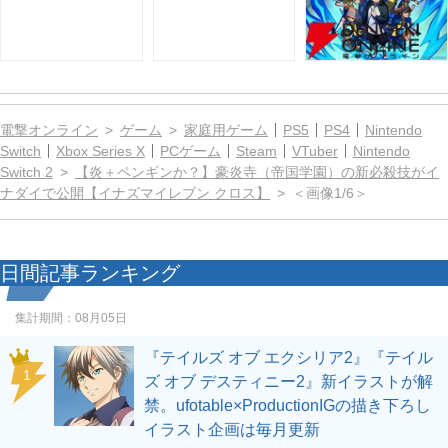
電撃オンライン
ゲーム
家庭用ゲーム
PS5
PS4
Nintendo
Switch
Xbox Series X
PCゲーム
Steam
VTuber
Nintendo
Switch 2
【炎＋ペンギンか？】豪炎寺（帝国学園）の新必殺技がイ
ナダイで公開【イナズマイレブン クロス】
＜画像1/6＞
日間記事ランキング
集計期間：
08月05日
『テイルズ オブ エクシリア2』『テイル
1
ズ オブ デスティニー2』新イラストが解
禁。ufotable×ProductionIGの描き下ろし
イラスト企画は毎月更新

==

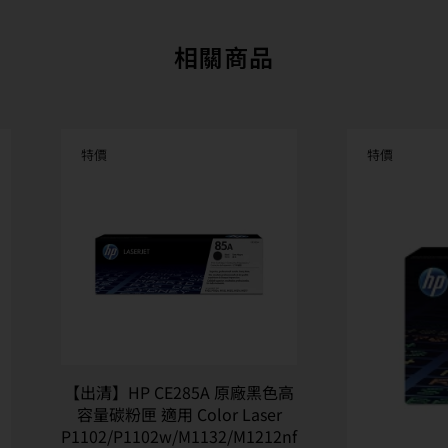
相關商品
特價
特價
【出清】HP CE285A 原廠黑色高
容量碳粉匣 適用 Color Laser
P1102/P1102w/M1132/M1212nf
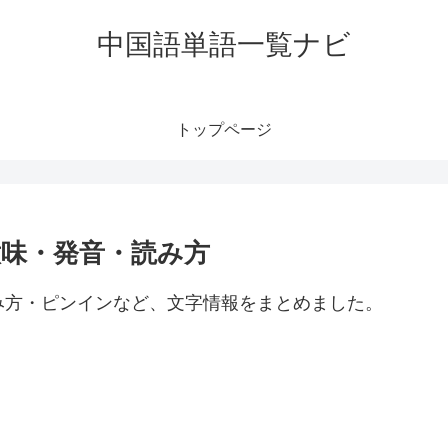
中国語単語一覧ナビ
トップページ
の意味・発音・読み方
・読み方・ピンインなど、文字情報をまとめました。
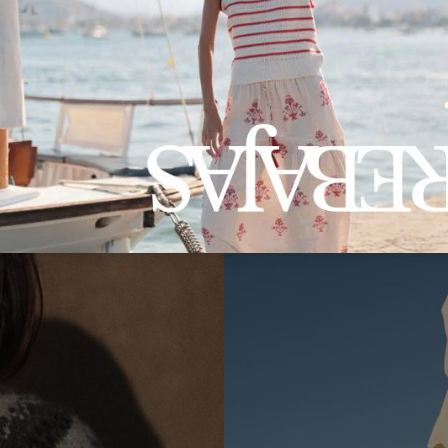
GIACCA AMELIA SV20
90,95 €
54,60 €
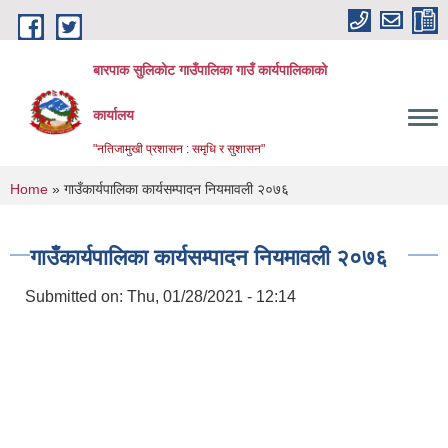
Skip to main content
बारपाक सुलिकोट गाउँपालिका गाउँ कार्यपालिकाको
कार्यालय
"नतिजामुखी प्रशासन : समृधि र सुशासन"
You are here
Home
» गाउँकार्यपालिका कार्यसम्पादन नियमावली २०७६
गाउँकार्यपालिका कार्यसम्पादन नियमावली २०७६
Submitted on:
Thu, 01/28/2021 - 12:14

---

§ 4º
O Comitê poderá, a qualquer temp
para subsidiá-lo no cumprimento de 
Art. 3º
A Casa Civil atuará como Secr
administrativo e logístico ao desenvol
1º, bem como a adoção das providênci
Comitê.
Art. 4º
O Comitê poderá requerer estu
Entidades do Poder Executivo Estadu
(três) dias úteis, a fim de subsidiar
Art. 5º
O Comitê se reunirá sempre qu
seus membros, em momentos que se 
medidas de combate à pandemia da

Task prompt →
Show every line from the listing above in which the string "como" appears.

Reply →
A Casa Civil atuará como Secr
1º, bem como a adoção das providênci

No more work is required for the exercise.